When planning for disasters, organizations are typically focused on things like call trees, backup data servers, and alternative work locations. In the crush to survive the immediate threat it’s easy to forget about compliance, and even during disaster planning, compliance may come last.
That’s a dangerous mistake, explains Laura Fey, Principal, Fey, LLC; Tom Leatherbee, Manager, Recovery Division, Hagerty Consulting; and Jillian Cusack, AVP, Privacy Officer, American Fidelity. Just because normal business operations are interrupted doesn’t mean compliance obligations are also on pause.
Ensuring compliance plays a role in disaster planning is more important than ever. Natural disasters, ransomware attacks, a pandemic and other threats seem to be more frequent and can turn into situations that last days, weeks, months or even years. When they do, not only do existing compliance considerations continue but new ones can arise ranging from OSHA to employee obligations – you still have to pay into pension plans and make insurance payments – to financial reporting.
There may also be state laws and standards under ISO and SOC 2 that may be implicated.
If your institution is a recipient of federal grants, the reporting requirements don’t stop during disasters.

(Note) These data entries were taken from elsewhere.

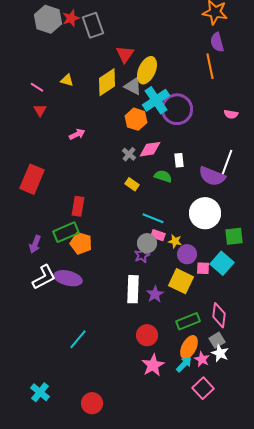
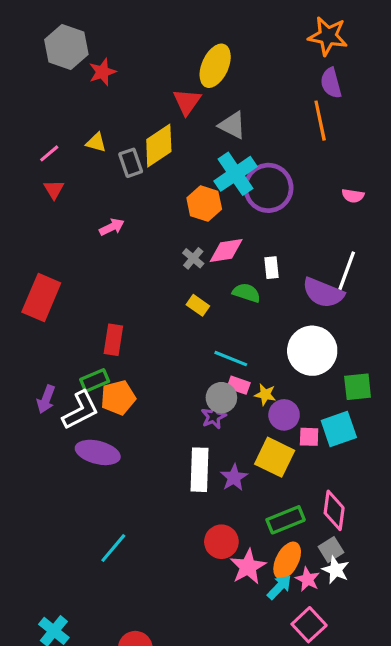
red star: (71, 18) -> (102, 72), moved
gray rectangle: (93, 25) -> (131, 163), moved, size x0.7
yellow ellipse: (147, 70) -> (215, 66), moved
gray triangle: (133, 86) -> (232, 125), moved
pink line: (37, 87) -> (49, 153), turned -72
green rectangle: (66, 232) -> (95, 380), size x0.7
orange pentagon: (81, 243) -> (118, 398), turned -30
cyan square: (222, 263) -> (339, 429), turned 30
white L-shape: (44, 277) -> (80, 410), moved
pink star: (153, 365) -> (248, 567), moved

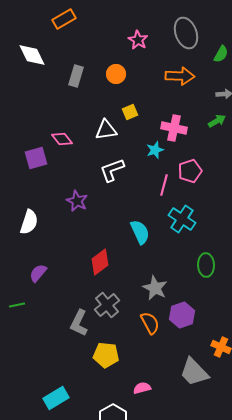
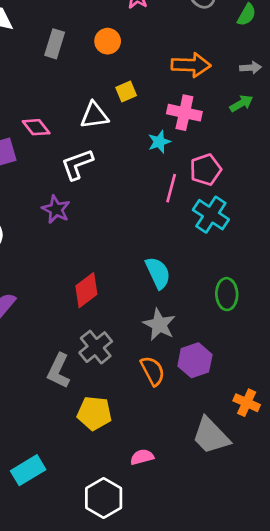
orange arrow: (180, 76) -> (191, 65), moved
white L-shape: (112, 170) -> (77, 164), moved
cyan cross: (182, 219) -> (211, 215), moved
cyan semicircle: (140, 232) -> (158, 273), moved

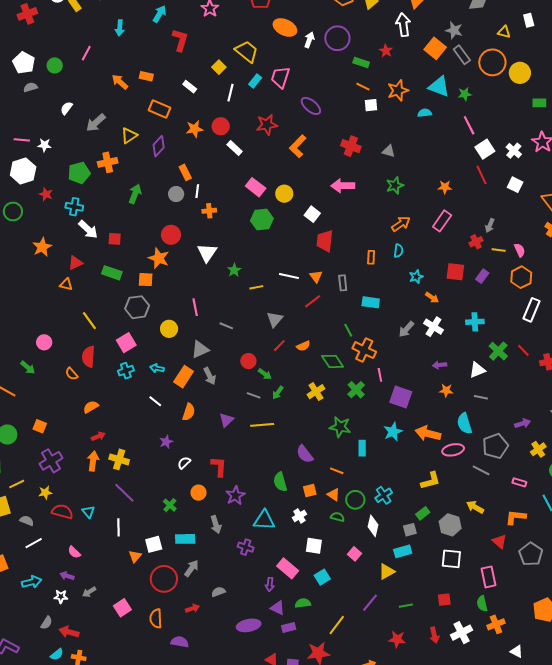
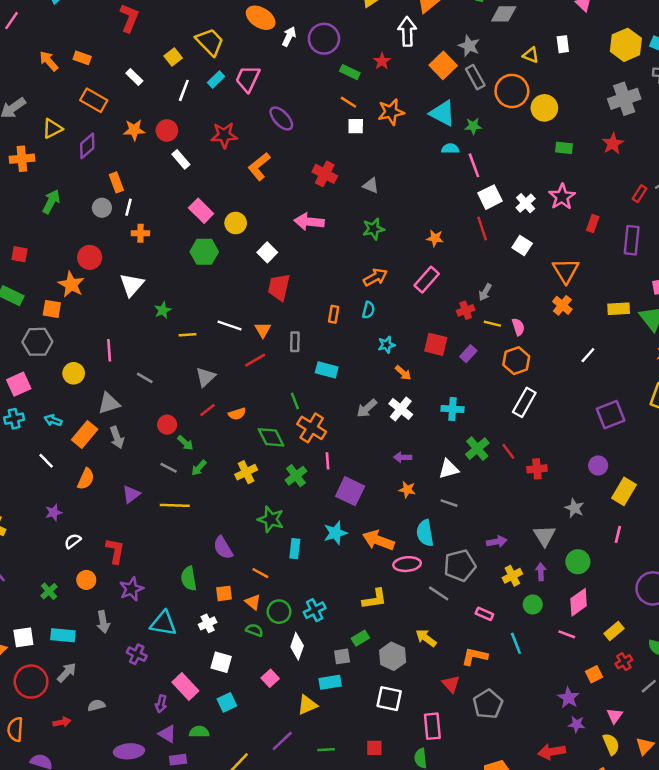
cyan semicircle: (425, 113) -> (450, 149), moved

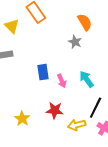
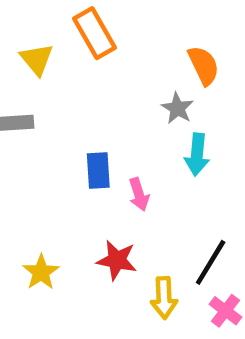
cyan arrow: (87, 79) -> (197, 154), moved, turned -144
yellow arrow: (77, 125) -> (164, 298), turned -84

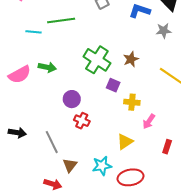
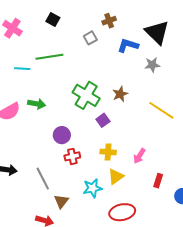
purple square: (113, 85) -> (103, 120), turned 32
yellow cross: (132, 102) -> (108, 152), moved
red cross: (82, 121) -> (72, 156), turned -35
cyan star: (102, 166) -> (92, 188), moved

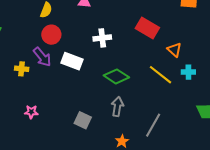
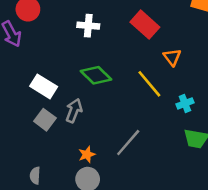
white rectangle: (72, 61) -> (44, 86), moved
cyan cross: (188, 72) -> (185, 103), moved, turned -32
gray arrow: (117, 107) -> (74, 111), moved

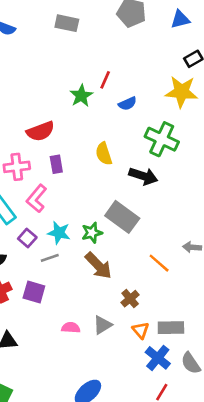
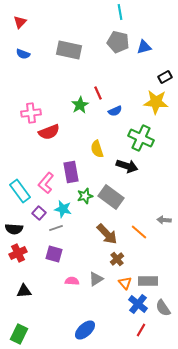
blue triangle: (180, 19) -> (144, 47), moved
gray rectangle: (67, 23) -> (69, 50), size x1.4
red line: (105, 80) -> (98, 93), turned -48
purple rectangle: (56, 164) -> (71, 172), moved, size x1.5
pink cross: (17, 167) -> (31, 113), moved
green star: (92, 233) -> (85, 196), moved
brown arrow: (98, 266) -> (107, 234), moved
purple square: (34, 292) -> (54, 254), moved

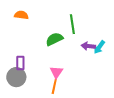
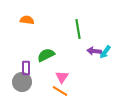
green semicircle: (54, 39) -> (46, 55), moved
orange line: (54, 86) -> (60, 91), turned -70

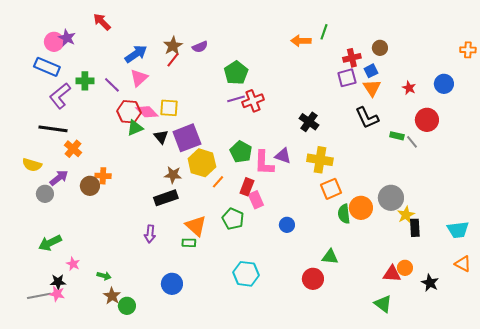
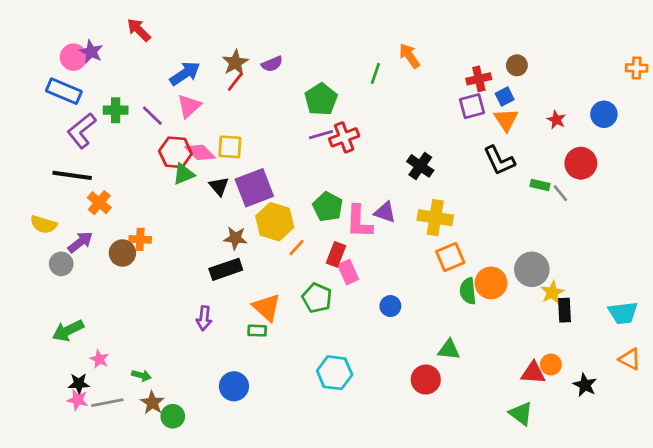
green line: (324, 32) -> (375, 73), moved
orange arrow: (301, 41) -> (409, 56), turned 54
gray line: (39, 296) -> (107, 403), moved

Plus, if your organization will be seeking federal disaster grants, there will be compliance obligations there as well, including the need to document the damage.
To ensure the compliance team is a part of disaster planning, establish a relationship with the person in charge of leading that effort. Learn who else they work with and get to know them as well.
Take the time to understand what the risks are using resources such as Ready.gov. Think through what data you will need to collect and track during the pandemic, and be prepared to help your colleagues understand that compliance can play a vital row in disaster planning and recovery.